Олейников обратился к новой, современной формации галантерейного языка, – в другом социальном варианте к ней обращался и Зощенко. Галантерейный язык XIX века и галантерейный язык 1920—30-х годов – это, конечно, разные исторические явления, но их объединяет некий тип сознания. Это сознание не производит ценности, оно их берет, хватает где попало. Поэтому оно не может понять, что ценности требуют ответственности, что они должны быть гарантированы трудом, страданием, пожертвованием низшим высшему. Отсюда непонимание несовместимости разных уровней, разных форм человеческого опыта, воплощенных в слове. Совмещение несовместимого как принцип словоупотребления. Принципиальная стилистическая какофония.
Из стилистической какофонии проступает во всем своем великолепии галантерейный персонаж. Он любит красивое и путает словесные ряды.
Над системой кровеносной,
разветвленной, словно куст,
воробьев молниеносней
пронеслася стая чувств.
…И еще другие чувства…
Этим чувствам имя – страсть.
– Лиза! Деятель искусства!
Разрешите к вам припасть!
(«Послание артистке одного из театров»)
Кровеносная система и любовь до гроба, страсть и деятель искусства, к которому автор просит разрешения припасть, – все это слова не на своем месте.
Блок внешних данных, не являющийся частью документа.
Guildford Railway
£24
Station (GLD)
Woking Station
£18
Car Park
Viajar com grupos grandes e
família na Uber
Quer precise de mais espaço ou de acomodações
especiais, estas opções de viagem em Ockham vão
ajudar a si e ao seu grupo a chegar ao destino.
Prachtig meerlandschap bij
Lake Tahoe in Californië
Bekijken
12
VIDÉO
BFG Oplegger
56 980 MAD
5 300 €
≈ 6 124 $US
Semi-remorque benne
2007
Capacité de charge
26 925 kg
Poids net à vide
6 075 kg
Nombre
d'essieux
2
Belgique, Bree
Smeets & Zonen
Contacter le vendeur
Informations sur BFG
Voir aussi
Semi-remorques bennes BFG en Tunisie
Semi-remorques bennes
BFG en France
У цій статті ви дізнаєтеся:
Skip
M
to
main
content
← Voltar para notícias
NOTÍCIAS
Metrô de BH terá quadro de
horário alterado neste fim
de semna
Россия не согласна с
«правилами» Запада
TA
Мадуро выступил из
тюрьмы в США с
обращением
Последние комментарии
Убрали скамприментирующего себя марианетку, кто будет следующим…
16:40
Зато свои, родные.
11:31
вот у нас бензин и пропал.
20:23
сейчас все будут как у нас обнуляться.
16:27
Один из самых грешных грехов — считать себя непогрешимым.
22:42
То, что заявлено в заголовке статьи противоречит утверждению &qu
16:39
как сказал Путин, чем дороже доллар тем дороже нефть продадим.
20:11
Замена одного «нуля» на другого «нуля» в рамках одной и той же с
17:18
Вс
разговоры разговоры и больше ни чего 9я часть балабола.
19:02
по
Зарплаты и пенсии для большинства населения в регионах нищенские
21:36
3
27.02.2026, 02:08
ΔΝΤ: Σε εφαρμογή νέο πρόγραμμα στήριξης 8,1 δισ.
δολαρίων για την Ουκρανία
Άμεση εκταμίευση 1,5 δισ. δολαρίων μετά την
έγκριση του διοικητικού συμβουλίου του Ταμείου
Анализируя словоупотребление раннего Зощенко, М. О. Чудакова говорит, что его «интересует… слово испорченное, слово-монстр, употребленное не по назначению, не к месту»
[83].
У Бенедиктова стилистическая какофония – результат путаницы ценностных представлений – была неосознанной, простодушно серьезной. У Олейникова она сознательная, умышленная и потому комическая. Это его устойчивая маска.
Эту маску тут же оттесняет другая; Олейников сам определил ее как образ «мудреца-наблюдателя». Этот персонаж – «служитель науки», натурфилософ, математик. Здесь травестируется исследовательское мышление – абсурд в оболочке научных формулировок.
Хвала изобретателям, подумавшим о мелких
и смешных приспособлениях:
о щипчиках для сахара, о мундштуках для папирос.
Хвала тому, кто предложил печати ставить
в удостоверениях,
кто к чайнику приделал крышечку и нос…
…Хвала тому, кто первый начал называть котов
и кошек человеческими именами,
кто дал жукам названия точильщиков, могильщиков
и дровосеков,
кто ложки чайные украсил буквами и вензелями,
кто греков разделил на древних и на просто греков.
(«Хвала изобретателям»)
В этих стихах – в гротескной форме – подчеркнуто присутствует хлебниковская традиция. Вещи, освобожденные от «косвенных отношений», стоят «отдельно». Традиция доведена до абсурда сопоставлением синтаксически подобных формул, уравнивающих вещи, взятые из самых различных, несопоставимых смысловых рядов. Хлебниковская традиция служит здесь пародийной маске «мудреца-наблюдателя».
Зачем нужны эти маски? Они нужны были в той борьбе, которую литературное поколение 20-х годов вело против еще неизжитого наследия символизма с его потусторонностью и против эстетизма 1910-х годов. Все мы терпеть не могли всяческое эстетство, «красивость», стилизаторство, – все это были бранные слова. В начале 1928 года была опубликована («Афиши Дома печати» № 2) декларация обериутов, призывавшая поэтов освободиться от «литературной и обиходной шелухи». У обериутов это хлебниковская установка. По словам Тынянова, «новое зрение Хлебникова… не мирилось с тем, что за плотный и тесный язык литературы не попадает самое главное и интимное, что это главное оттесняется “тарою” литературного языка…»
[84]. Жажда увидеть мир заново, содрать с него шелуху привычного присуща была в искусстве многим молодым школам. Особенно сильной, понятно, была она у молодых поэтов послереволюционного времени. Новый поэт среди крушения старых ценностей должен все сделать сам и все начать сначала.